[Start of section]

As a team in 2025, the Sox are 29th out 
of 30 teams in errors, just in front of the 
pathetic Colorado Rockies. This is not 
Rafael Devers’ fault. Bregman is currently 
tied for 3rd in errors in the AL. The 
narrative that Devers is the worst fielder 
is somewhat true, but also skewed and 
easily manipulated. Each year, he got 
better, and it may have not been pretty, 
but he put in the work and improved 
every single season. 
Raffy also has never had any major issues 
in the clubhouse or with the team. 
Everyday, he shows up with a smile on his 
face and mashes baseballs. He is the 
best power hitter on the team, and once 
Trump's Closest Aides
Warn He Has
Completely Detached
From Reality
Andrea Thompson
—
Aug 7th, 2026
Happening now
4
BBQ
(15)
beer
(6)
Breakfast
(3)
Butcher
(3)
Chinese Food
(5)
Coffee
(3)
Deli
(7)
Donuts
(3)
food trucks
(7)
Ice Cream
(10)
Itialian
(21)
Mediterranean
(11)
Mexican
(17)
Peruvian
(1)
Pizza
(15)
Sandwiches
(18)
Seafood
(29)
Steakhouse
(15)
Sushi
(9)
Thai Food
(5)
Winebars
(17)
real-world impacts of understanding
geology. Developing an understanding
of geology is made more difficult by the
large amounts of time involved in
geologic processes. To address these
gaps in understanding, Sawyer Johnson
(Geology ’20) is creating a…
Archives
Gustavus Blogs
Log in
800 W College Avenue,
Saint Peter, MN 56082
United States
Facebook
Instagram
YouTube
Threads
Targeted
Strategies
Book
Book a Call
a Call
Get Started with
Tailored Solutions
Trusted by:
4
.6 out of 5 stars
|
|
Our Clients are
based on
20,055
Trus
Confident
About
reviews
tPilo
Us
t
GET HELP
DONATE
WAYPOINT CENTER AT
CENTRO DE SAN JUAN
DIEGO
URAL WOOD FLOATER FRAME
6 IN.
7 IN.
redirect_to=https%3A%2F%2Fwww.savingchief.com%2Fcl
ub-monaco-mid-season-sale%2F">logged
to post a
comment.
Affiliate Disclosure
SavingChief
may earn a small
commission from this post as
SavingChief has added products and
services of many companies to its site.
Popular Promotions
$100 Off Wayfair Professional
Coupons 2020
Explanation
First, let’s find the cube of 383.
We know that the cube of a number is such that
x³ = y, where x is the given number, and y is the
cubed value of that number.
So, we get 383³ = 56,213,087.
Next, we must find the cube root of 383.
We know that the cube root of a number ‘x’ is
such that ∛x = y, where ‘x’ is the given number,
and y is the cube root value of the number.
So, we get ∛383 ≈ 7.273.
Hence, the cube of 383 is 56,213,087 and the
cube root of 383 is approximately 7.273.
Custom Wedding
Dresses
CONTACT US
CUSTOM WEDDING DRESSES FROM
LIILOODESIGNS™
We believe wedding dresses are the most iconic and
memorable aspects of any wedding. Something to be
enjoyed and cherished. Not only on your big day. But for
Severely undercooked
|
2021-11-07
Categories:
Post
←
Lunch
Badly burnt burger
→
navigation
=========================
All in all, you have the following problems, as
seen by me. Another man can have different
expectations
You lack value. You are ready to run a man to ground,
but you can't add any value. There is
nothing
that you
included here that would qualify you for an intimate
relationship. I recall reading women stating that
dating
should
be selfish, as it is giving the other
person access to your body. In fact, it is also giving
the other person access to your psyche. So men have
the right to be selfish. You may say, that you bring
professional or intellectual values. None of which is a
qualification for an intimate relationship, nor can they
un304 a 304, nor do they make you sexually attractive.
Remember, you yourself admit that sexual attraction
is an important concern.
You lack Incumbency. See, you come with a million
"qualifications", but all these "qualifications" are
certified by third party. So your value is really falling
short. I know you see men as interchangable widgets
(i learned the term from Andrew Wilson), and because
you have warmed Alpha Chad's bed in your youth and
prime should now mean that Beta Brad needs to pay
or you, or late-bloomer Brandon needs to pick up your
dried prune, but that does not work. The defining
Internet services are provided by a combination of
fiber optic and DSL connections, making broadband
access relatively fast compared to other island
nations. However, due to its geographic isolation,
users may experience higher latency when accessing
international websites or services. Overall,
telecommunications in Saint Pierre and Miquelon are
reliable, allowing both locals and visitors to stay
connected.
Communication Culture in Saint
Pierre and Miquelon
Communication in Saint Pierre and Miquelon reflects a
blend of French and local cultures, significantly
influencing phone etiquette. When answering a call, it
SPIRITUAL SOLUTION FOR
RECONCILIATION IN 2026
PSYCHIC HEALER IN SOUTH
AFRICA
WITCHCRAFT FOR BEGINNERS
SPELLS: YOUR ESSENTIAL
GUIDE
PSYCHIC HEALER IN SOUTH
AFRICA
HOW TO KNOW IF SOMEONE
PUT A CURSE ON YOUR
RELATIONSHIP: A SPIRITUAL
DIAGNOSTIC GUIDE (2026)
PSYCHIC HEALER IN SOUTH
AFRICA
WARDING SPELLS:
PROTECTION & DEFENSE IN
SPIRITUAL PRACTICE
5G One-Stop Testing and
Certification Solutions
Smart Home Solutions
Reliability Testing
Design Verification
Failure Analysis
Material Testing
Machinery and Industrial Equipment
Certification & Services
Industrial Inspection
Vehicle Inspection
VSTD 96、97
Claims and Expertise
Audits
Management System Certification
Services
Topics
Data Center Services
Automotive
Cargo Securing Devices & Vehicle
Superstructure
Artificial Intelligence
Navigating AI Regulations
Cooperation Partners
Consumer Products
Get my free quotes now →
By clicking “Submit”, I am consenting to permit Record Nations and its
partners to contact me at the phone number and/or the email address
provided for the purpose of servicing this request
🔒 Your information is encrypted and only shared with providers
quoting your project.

[End of section]

* _Task details_: One number is all the reply should hold: how many lines in these records include the word "understanding".

* _Answer space_: 3